* [Work request]
This exercise calls for duplicating every entry below exactly, without the images.

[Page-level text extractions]
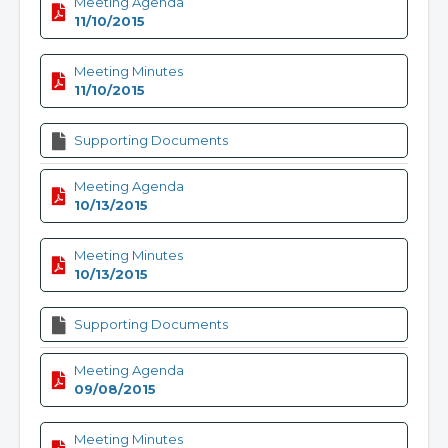
Meeting Agenda
11/10/2015
Meeting Minutes
11/10/2015
Supporting Documents
Meeting Agenda
10/13/2015
Meeting Minutes
10/13/2015
Supporting Documents
Meeting Agenda
09/08/2015
Meeting Minutes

* [Result of this exercise]
Meeting Agenda
11/10/2015
Meeting Minutes
11/10/2015
Supporting Documents
Meeting Agenda
10/13/2015
Meeting Minutes
10/13/2015
Supporting Documents
Meeting Agenda
09/08/2015
Meeting Minutes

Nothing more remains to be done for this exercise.